Prefered Policy (dependent on the task) realisation of a reward function, according to the author, means that the value V value of the starting state of the prefered policy must be greater than the V value of the starting state from other ‘bad’ policy when using this reward function. (it means that only the prefered policy leads to maximum accumulative reward)
Then in Entailment Case, we cannot define a reward function such that the Value of starting state of the prefered policy is greater than others like $\pi_{11}$ (easy to prove)
reward function design
The author also proposed a reward function design algorithm that can determine whether an appropriate reward function can be constructed, so that the reward function can realise the prefered policy of the task.
fringe policies: the policies that are just differ from the good policies with just one action.
the algoritm ensures that non-optimal policies will always have lower value of its starting state than the prefered policies
$X$ is the variable for the Value of the state
discovery
for this famous grid world task
the author found that the traditional reward function -> +1 for reach goal, -1 for reach fire, does not induce a perfect match in policy. (see the figure)
It shows the usefulness of that reward design algorithm.
Also, the experiments shows that, the hyperparameter of the environment will strongly affect the expressivity of the previous good reward function designed by their algorithm.
Some key terms
Markov reward function
Markov reward functions can represent immediate worth in an intuitive manner that also allows for reasoning about combinations, sequences, or reoccurrences of such states of affairs.
expressing a task
treat a reward function as accuratelyexpressinga task just when the valuefunction it induces in an environment adheres to the constraints of a given task
roles of reward
can both define the task the agent learns to solve, and define the “bread crumbs” that allow agents to efficiently learn to solve the task.
**reward in terms of expressivity **
reward is treated as an expressive language for incentivizing reward-maximizing agents
Task definition
Indeed, characterizing a task in terms of choice of $\pi$ or goal fails to capture these distinctions. Our view is that a suitably rich account of task should allowfor the characterization of this sort of preference, offering the flexibility to scale from specifying onlythe desirable behavior (or outcomes) to an arbitrary ordering over behaviors (or outcomes).

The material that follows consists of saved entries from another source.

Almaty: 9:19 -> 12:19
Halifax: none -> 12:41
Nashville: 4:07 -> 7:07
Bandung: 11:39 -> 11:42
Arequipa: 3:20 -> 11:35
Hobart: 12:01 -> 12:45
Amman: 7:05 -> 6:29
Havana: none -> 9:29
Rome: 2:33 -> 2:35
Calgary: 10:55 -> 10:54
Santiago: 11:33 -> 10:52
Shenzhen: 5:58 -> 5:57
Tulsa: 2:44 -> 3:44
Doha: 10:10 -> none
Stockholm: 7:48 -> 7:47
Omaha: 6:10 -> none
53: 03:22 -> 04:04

this leads to for a task, there should be associated set of prefered policies or behaviours.
SOAPs
Set Of Acceptable Policies, a task will have its own set of prefered policies, and a desired reward function will maximise the reward accumulation only when using the prefered policies
POs
generalise the SOAP, Partial Ordering on policies,
for example, instead of just the good poilcies, the task is also characterised by some bad policies that must be avoided.
TOs
This means we characterise the task by defining prefered/bad trajectories
Good things about the paper (one paragraph)

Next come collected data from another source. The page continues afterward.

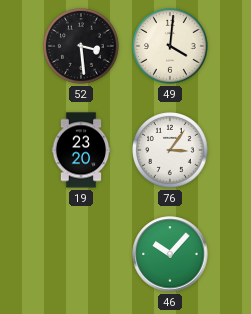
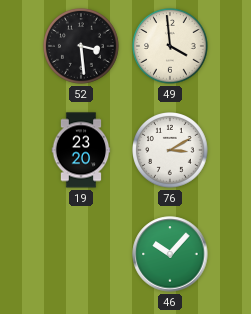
49: 4:01 -> 3:59
76: 3:06 -> 3:10
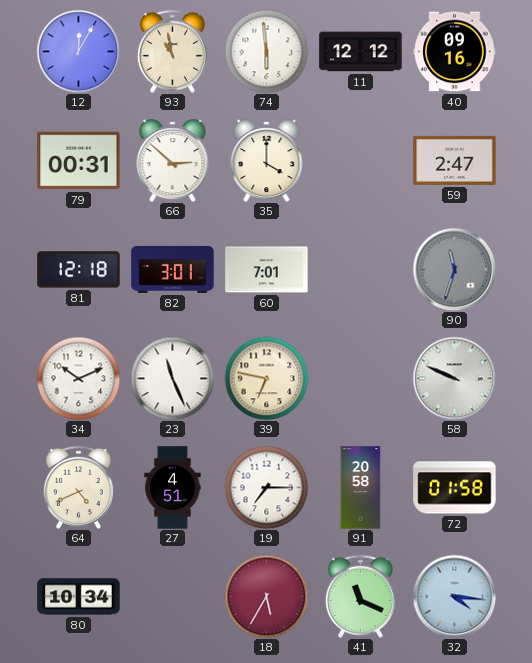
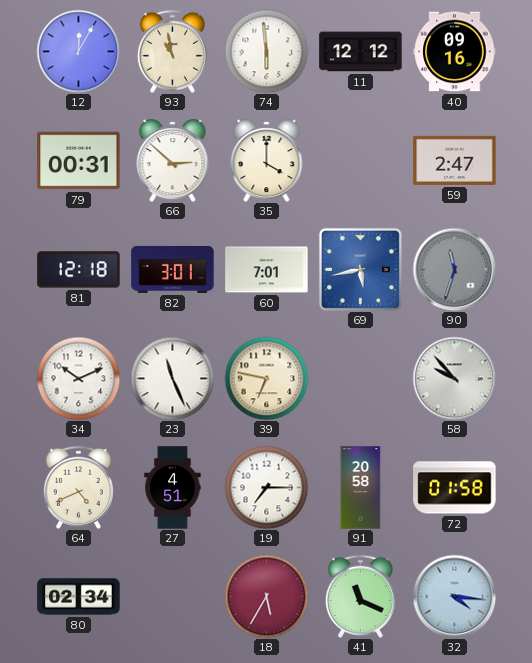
69: none -> 5:43
58: 9:49 -> 9:53
80: 10:34 -> 02:34
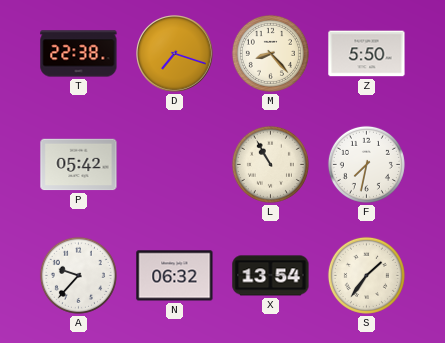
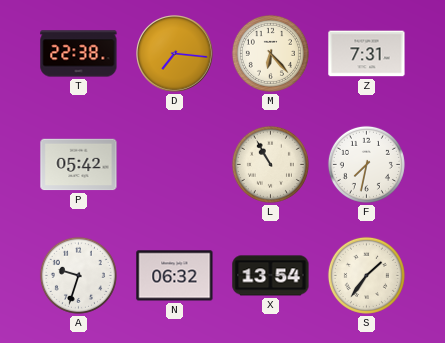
D: 7:18 -> 7:16
M: 8:23 -> 6:23
Z: 5:50 -> 7:31
A: 9:37 -> 9:33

This is not always necessary, especially when the review is generally favorable. However, it is strongly recommended if the review is critical. Such introductions are good psychology if you want the author to drastically revise the paper.
A really interesting paper about RL reward and reward designing.
The research on the expressivity of reward would help to decide whether we should use RL methods on certain tasks.
Major comments
Discuss the author’s assumptions, technical approach, analysis, results, conclusions, reference, etc. Be constructive, if possible, by suggesting improvements.
It looks like the issue mentioned in the paper can just be easily alleviated by introducing history information to the reward function.
Minor comments
This section contains comments on style, figures, grammar, etc. If any of these are especially poor and detract from the overall presentation, then they might escalate to the ‘major comments’ section. It is acceptable to write these comments in list (or bullet) form.
Markov Decision Process intro video
Incomprehension
List what you don’t understand.
Given the assumption: “all task should have their associated set of prefered policies or bad policies”, and in SOAPs condition,
the author claim that the expressivity of reward function is just about if the reward function can realise all the prefered policies in the set. But why do we require just one reward function to satisfy all of the prefered policies?
Eventually an agent would just pick one policy to use.